**EXERCISE**
Output, word for word, each line from the one with "Index (412, 23)" through the end of the listing below, excluding every picture.

**DATA SUPPLIED**
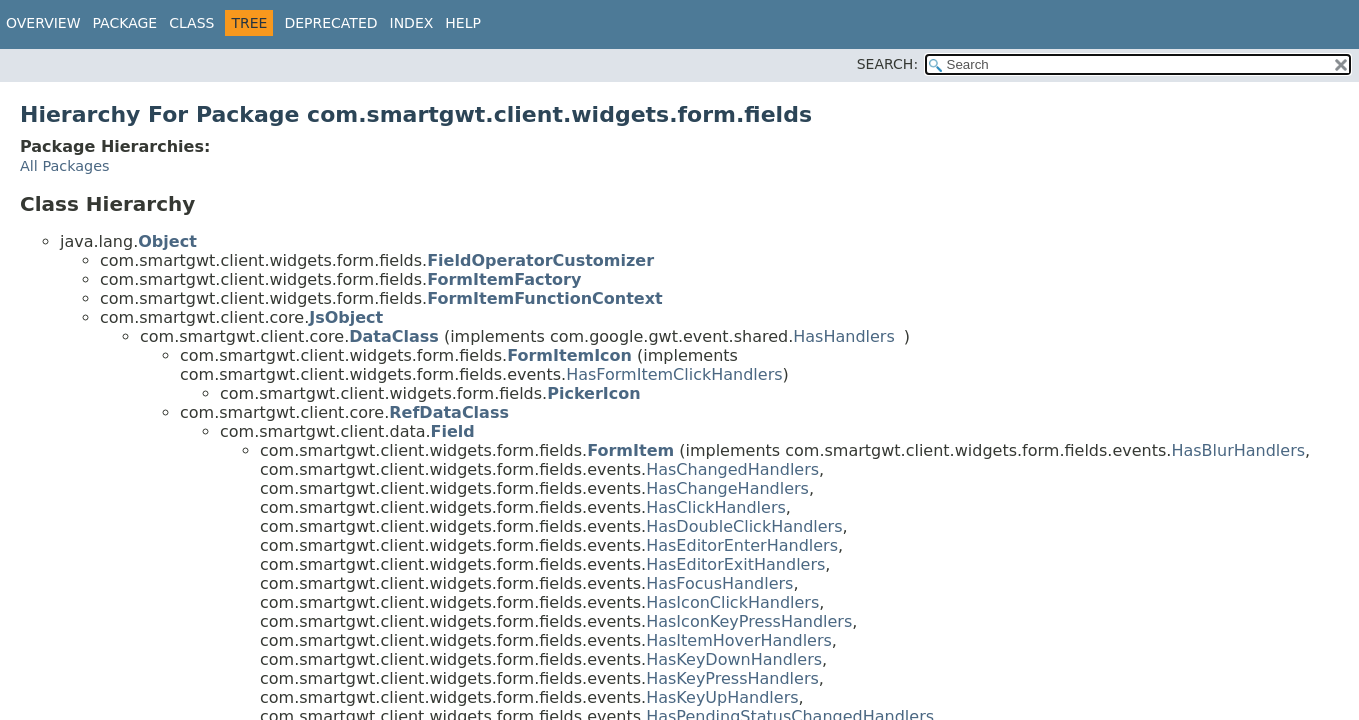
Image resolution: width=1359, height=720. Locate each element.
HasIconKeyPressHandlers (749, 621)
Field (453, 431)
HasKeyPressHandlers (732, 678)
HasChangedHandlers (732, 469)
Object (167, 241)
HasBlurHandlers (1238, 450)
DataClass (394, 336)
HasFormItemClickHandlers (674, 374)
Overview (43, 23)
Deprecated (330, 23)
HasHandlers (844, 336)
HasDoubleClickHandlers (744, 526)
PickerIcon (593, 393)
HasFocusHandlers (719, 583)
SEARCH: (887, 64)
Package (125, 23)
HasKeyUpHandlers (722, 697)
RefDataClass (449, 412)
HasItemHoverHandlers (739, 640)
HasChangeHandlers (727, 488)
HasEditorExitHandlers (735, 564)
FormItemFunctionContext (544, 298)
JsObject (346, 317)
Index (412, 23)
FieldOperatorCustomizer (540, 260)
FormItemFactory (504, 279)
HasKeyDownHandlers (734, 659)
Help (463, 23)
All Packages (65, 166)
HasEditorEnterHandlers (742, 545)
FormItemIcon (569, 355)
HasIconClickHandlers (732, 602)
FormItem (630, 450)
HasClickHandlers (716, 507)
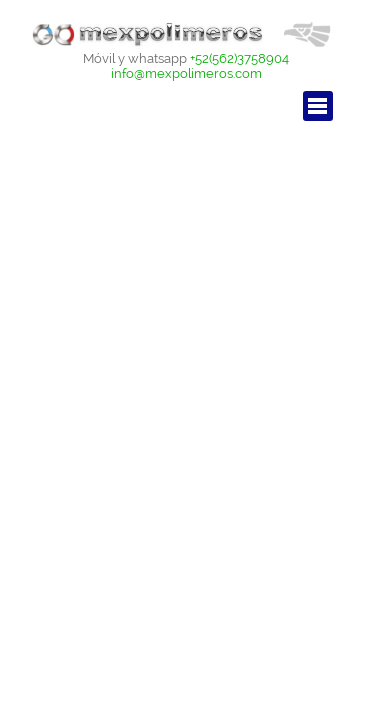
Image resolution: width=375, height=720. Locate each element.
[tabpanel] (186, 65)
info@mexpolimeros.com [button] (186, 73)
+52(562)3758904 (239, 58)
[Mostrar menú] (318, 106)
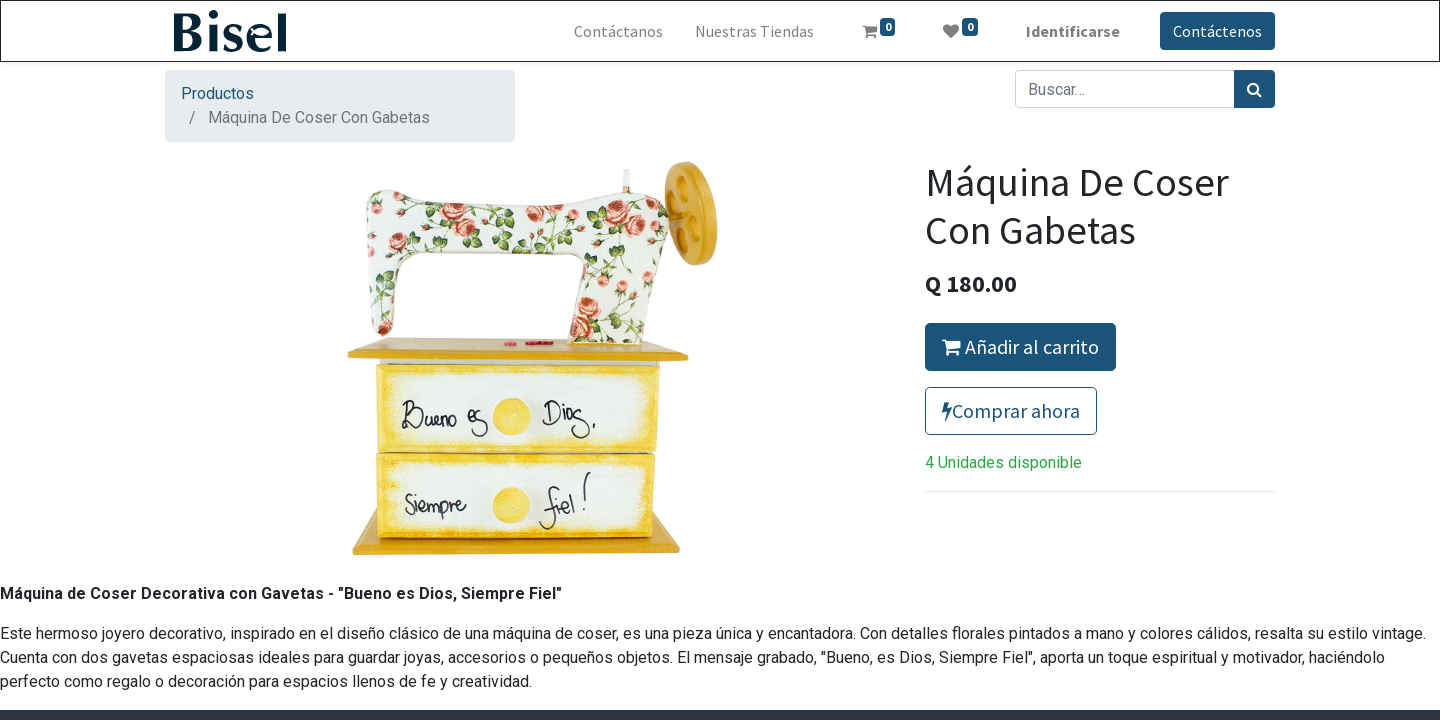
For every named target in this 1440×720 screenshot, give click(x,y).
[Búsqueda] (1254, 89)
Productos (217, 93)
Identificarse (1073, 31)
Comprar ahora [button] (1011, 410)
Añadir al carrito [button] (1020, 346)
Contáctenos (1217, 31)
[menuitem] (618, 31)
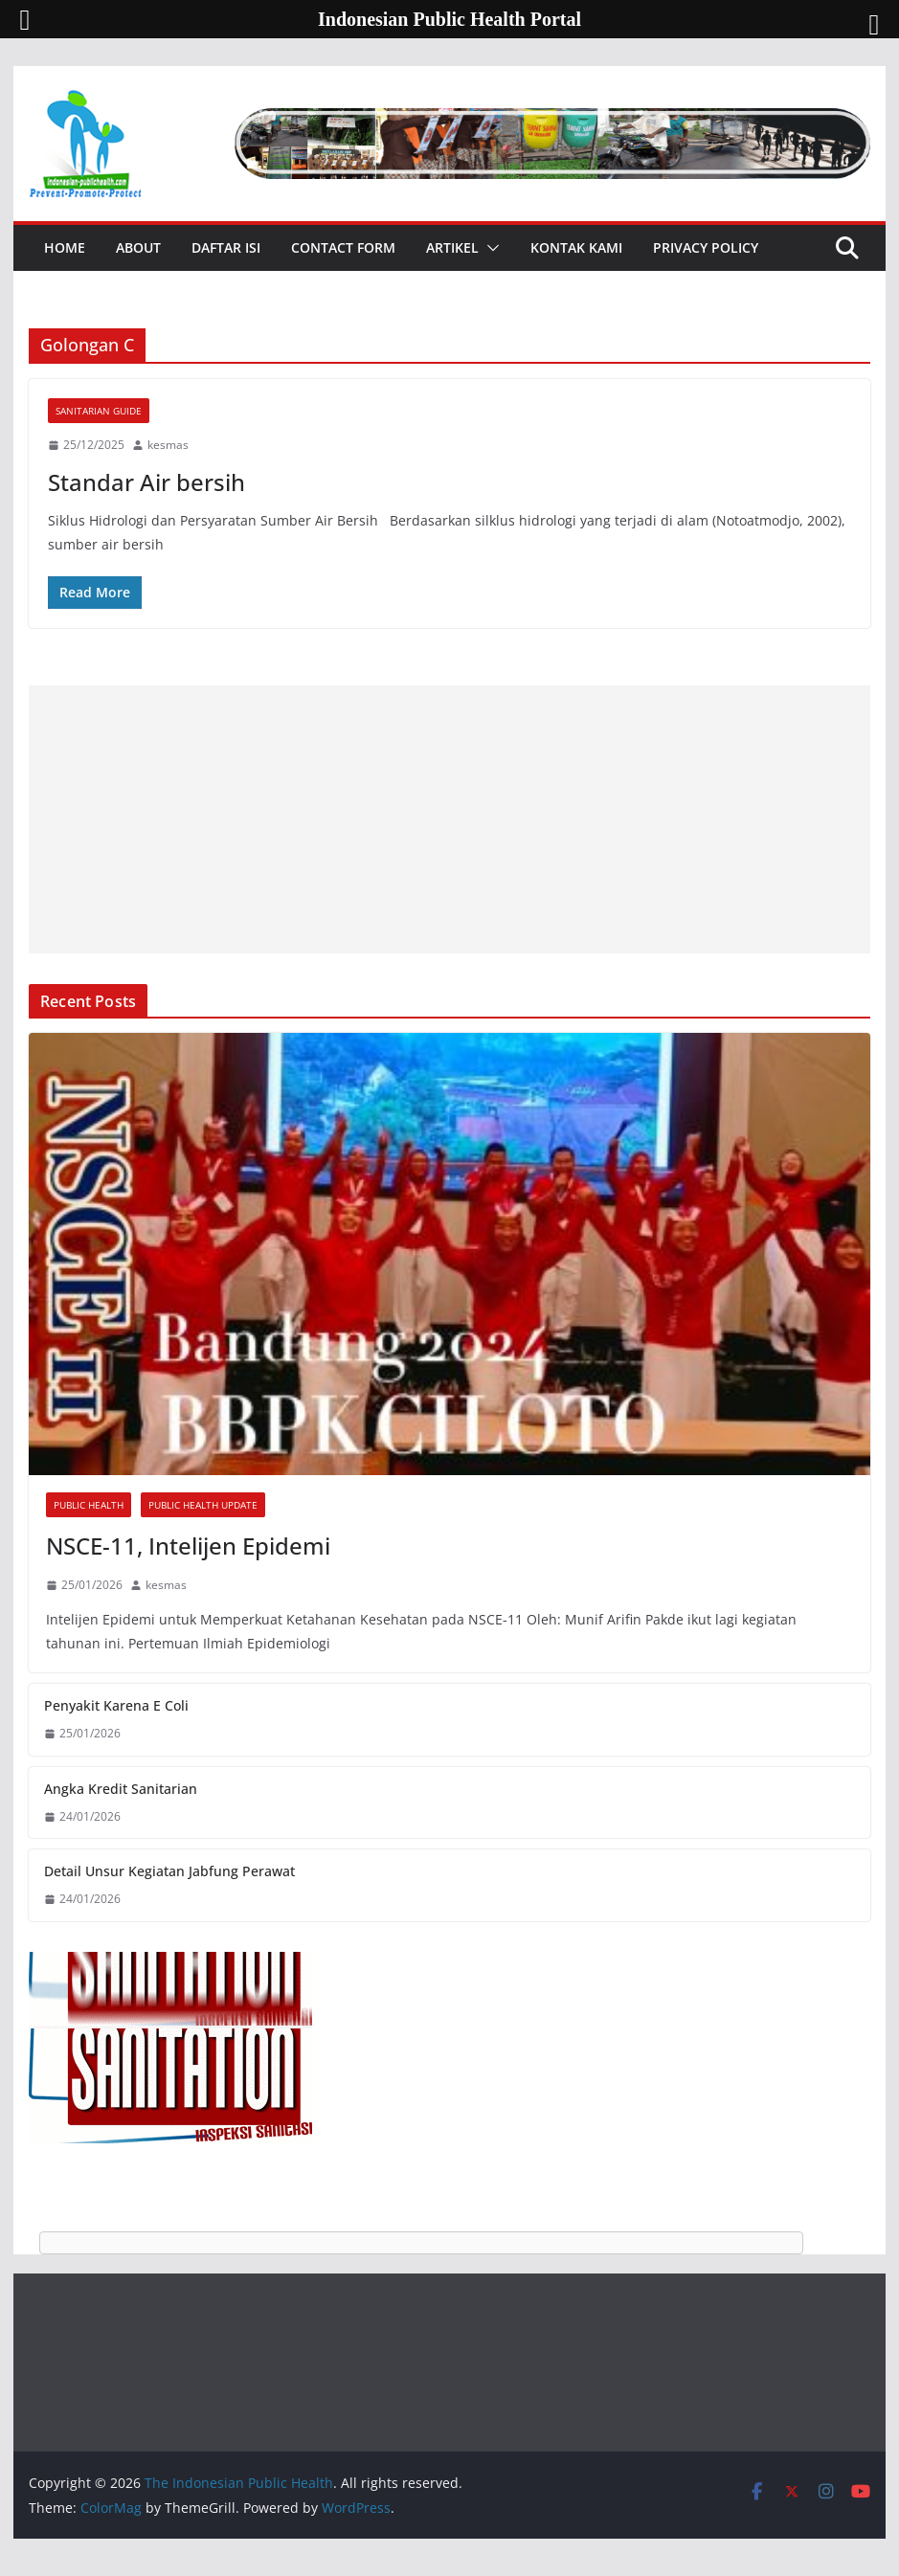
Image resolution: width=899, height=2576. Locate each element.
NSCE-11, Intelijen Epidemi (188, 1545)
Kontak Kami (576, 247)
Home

**ANSWER BELOW**
Index (412, 23)
FieldOperatorCustomizer (540, 260)
FormItemFactory (504, 279)
HasKeyDownHandlers (734, 659)
Help (463, 23)
All Packages (65, 166)
HasEditorEnterHandlers (742, 545)
FormItemIcon (569, 355)
HasIconClickHandlers (732, 602)
FormItem (630, 450)
HasClickHandlers (716, 507)
Image resolution: width=375, height=720. Locate each element.
[tabpanel] (186, 65)
info@mexpolimeros.com [button] (186, 73)
+52(562)3758904 (239, 58)
[Mostrar menú] (318, 106)
For every named target in this 1440×720 screenshot, give click(x,y).
[Búsqueda] (1254, 89)
Productos (217, 93)
Identificarse (1073, 31)
Comprar ahora [button] (1011, 410)
Añadir al carrito [button] (1020, 346)
Contáctenos (1217, 31)
[menuitem] (618, 31)
Image resolution: width=899, height=2576. Locate each element.
NSCE-11, Intelijen Epidemi (188, 1545)
Kontak Kami (576, 247)
Home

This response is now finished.